Windigo receives WESG 2018 prize money after a year of waiting

By Olivia Richman


May 2, 2020

Reading time: 3 min

After a year of back and forth, Counter-Strike: Global Offensive team Windigo has finally received its prize from the WESG 2018 Finals. 

Windigo’s founder and owner, Artur Yermolayev, told HLTV that the team’s share of the $500,000 prize pool had been wired to the players. He also told the CSGO site that he was happy the matter had finally been settled. 

This is a long-time coming for Windigo, who was acually forced into shutting down due to a lack of cash flow related to various tournament organizers not giving them their prize money. This didn’t only include their share of WESG’s $500,000 prize pool, but $40,000 from MocheXL, $6,000 from ESL Pro League Season 9, and another $6,000 from Season 10. 

According to a Reddit post from Windigo co-owner Maksym Bednarskyi, they had been waiting for the money from WESG for 229 days by the time they decided to shut down the organization. The deadline for the WESG transfer was October 8, but they didn’t get a reply about the sitaution. 

“[The organizations that played in WESG] should gather to solve this problem together because players shouldn’t suffer because of such things,” Bednarskyi said. 

The Chinese organizer left a comment on the Reddit post, discussing their side of the situation. Apparently, their team had been working “tirelessly” to pay out the prize money to all 166 winners of the Grand Final. They admitted it’s a challenge to complete foreign transactions due to Chinese banks’ strict requirements. At the time, they had eight unresolved payments of the 166, which they claimed they were “prioritizing, to make sure the prize money gets in the hands of these players.” 

“Contrary to Maksym’s claim, we have been in contact with Windigo via email and specifically in the last 30 days on October 8, 16, 25, and 28. Screencaps of email exchanges can be provided if requested by Windigo. We have tried sending payments to Windigo several times but have been unsuccessful due to one main reason: Windigo’s banking information, tax filing information, and company registration are from three seperate countries. Combined with the fact that we’re trying to wire a large amount of half a million USD, this has raised red flags on the bank and government level. We will do all we can to work with Windigo to resolve this issue,” they wrote. 

Bednarskyi demanded they set up a transfer deadline publicly. 

“I had to cease operations so you started to do something. GJ,” he wrote to WESG. 
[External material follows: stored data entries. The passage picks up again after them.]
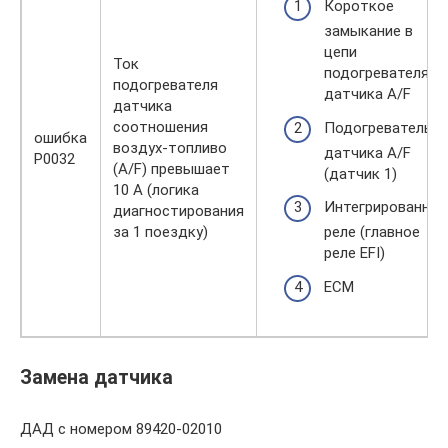
Короткое
замыкание в
цепи
Ток
подогревателя
подогревателя
датчика A/F
датчика
соотношения
Подогреватель
ошибка
воздух-топливо
датчика A/F
P0032
(A/F) превышает
(датчик 1)
10 А (логика
Интегрированное
диагностирования
за 1 поездку)
реле (главное
реле EFI)
ECM
Замена датчика
ДАД с номером 89420-02010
The players who will finally be receiving their share of the $500,000 have all taken different paths within CSGO esports. Star players Valentin “poizon” Vasilev and Georgi “SHiPZ” Grigorov went to Complexity Gaming and CR4ZY, a squad that was later sold to c0ntact. SMASH signed Kamen “bubble” Kostadinov and BLUEJAYS signed Yanko “blocker” Panov. Viktor “v1c7oR” Dyankov is a free agent, but has been competing online. 
While the CSGO community has been consistently sympathetic for the players who had to wait so long for their prize money, it’s been a different story for Windigo. Many CSGO fans pointed out that the organization had attempted to sell their team and coaches on Reddit a year ago. The post was called “Bulgarian Squad for Sale,” and asked interested organizations to contact them if they were “interested in buying out a team with slots to WESG, ESL Pro League, and UML.”